** DATASET ENTRIES **
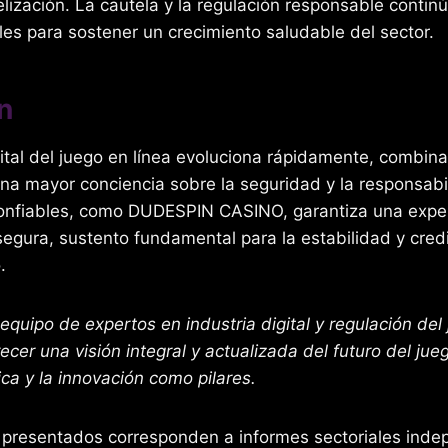
delización. La cautela y la regulación responsable contin
es para sostener un crecimiento saludable del sector.
n
ital del juego en línea evoluciona rápidamente, combin
na mayor conciencia sobre la seguridad y la responsabi
onfiables, como DUDESPIN CASINO, garantiza una exper
egura, sustento fundamental para la estabilidad y credi
.
equipo de expertos en industria digital y regulación del
ecer una visión integral y actualizada del futuro del jueg
ica y la innovación como pilares.
 presentados corresponden a informes sectoriales inde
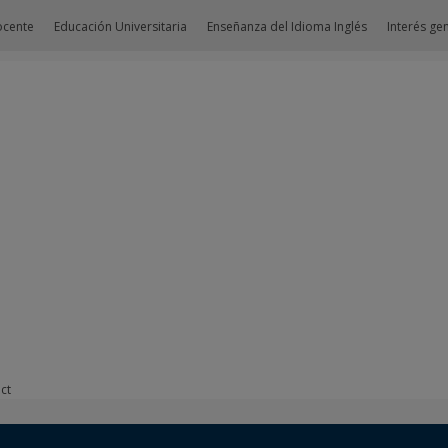
ocente
Educación Universitaria
Enseñanza del Idioma Inglés
Interés ge
ct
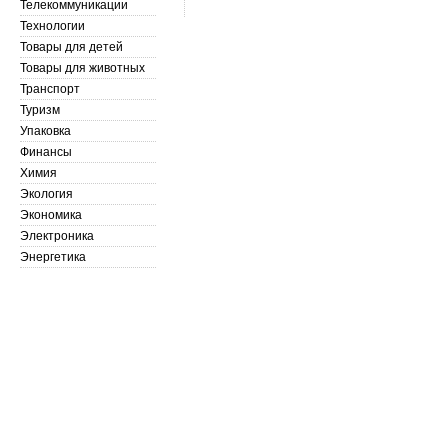
Телекоммуникации
Технологии
Товары для детей
Товары для животных
Транспорт
Туризм
Упаковка
Финансы
Химия
Экология
Экономика
Электроника
Энергетика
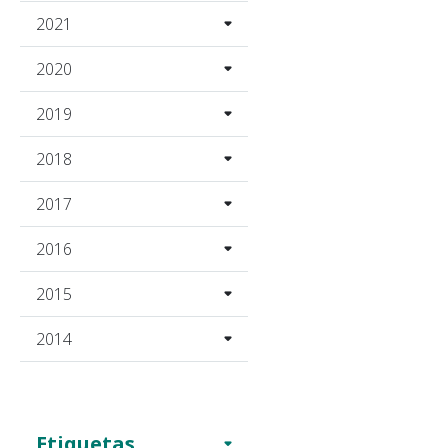
2021
2020
2019
2018
2017
2016
2015
2014
Etiquetas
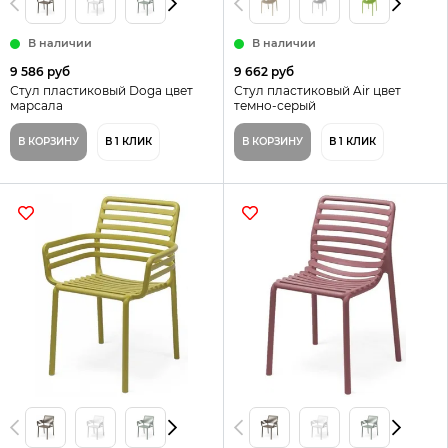
В наличии
В наличии
9 586 руб
9 662 руб
Стул пластиковый Doga цвет
Стул пластиковый Air цвет
марсала
темно-серый
В КОРЗИНУ
В 1 КЛИК
В КОРЗИНУ
В 1 КЛИК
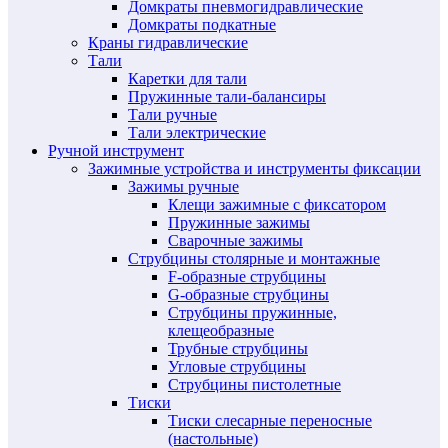
Домкраты пневмогидравлические
Домкраты подкатные
Краны гидравлические
Тали
Каретки для тали
Пружинные тали-балансиры
Тали ручные
Тали электрические
Ручной инструмент
Зажимные устройства и инструменты фиксации
Зажимы ручные
Клещи зажимные с фиксатором
Пружинные зажимы
Сварочные зажимы
Струбцины столярные и монтажные
F-образные струбцины
G-образные струбцины
Струбцины пружинные,
клещеобразные
Трубные струбцины
Угловые струбцины
Струбцины пистолетные
Тиски
Тиски слесарные переносные
(настольные)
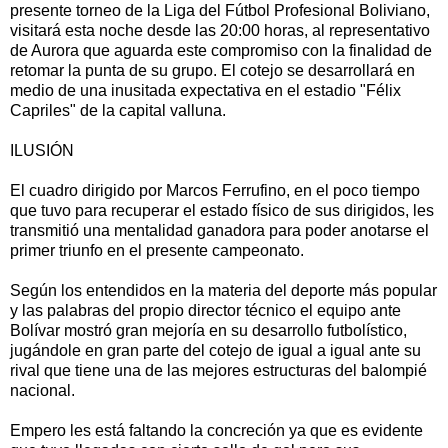
presente torneo de la Liga del Fútbol Profesional Boliviano,
visitará esta noche desde las 20:00 horas, al representativo
de Aurora que aguarda este compromiso con la finalidad de
retomar la punta de su grupo. El cotejo se desarrollará en
medio de una inusitada expectativa en el estadio "Félix
Capriles" de la capital valluna.
ILUSIÓN
El cuadro dirigido por Marcos Ferrufino, en el poco tiempo
que tuvo para recuperar el estado físico de sus dirigidos, les
transmitió una mentalidad ganadora para poder anotarse el
primer triunfo en el presente campeonato.
Según los entendidos en la materia del deporte más popular
y las palabras del propio director técnico el equipo ante
Bolívar mostró gran mejoría en su desarrollo futbolístico,
jugándole en gran parte del cotejo de igual a igual ante su
rival que tiene una de las mejores estructuras del balompié
nacional.
Empero les está faltando la concreción ya que es evidente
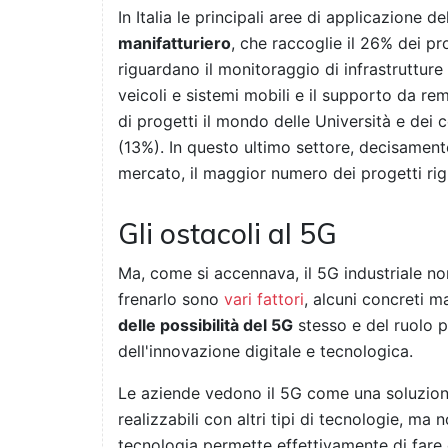
In Italia le principali aree di applicazione 
manifatturiero
, che raccoglie il 26% dei pro
riguardano il monitoraggio di infrastrutture
veicoli e sistemi mobili e il supporto da 
di progetti il mondo delle Università e dei 
(13%). In questo ultimo settore, decisament
mercato, il maggior numero dei progetti rig
Gli ostacoli al 5G
Ma, come si accennava, il 5G industriale n
frenarlo sono
vari fattori
, alcuni concreti m
delle possibilità del 5G
stesso e del ruolo p
dell'innovazione digitale e tecnologica.
Le aziende vedono il 5G come una soluzione 
realizzabili con altri tipi di tecnologie, m
tecnologia permette effettivamente di fare 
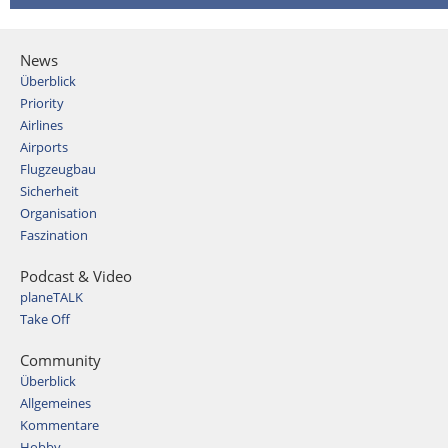
News
Überblick
Priority
Airlines
Airports
Flugzeugbau
Sicherheit
Organisation
Faszination
Podcast & Video
planeTALK
Take Off
Community
Überblick
Allgemeines
Kommentare
Hobby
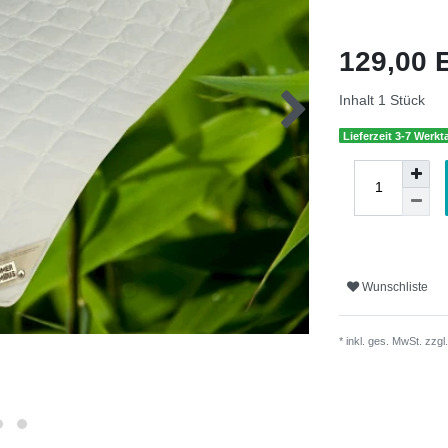
129,00
Inhalt
1
Stück
Lieferzeit 3-7 Werkt
Wunschliste
* inkl. ges. MwSt. zzgl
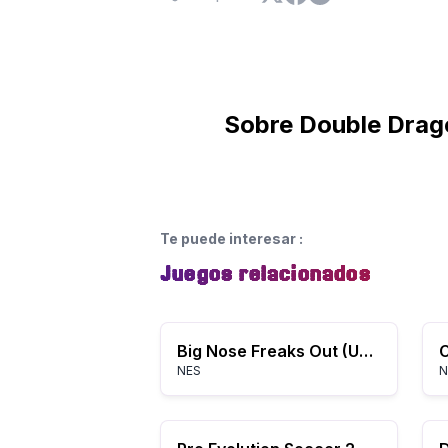
Sobre Double Drag
Te puede interesar
:
Juegos relacionados
Big Nose Freaks Out (USA) (Unl)
NES
N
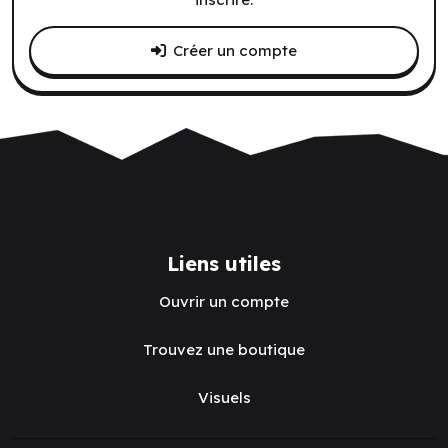
Créer un compte
Liens utiles
Ouvrir un compte
Trouvez une boutique
Visuels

** INSTRUCTIONS TO FOLLOW **
Copy each line from the entries above that has the word "cotejo" in it.

** YOUR RESPONSE **
retomar la punta de su grupo. El cotejo se desarrollará en
jugándole en gran parte del cotejo de igual a igual ante su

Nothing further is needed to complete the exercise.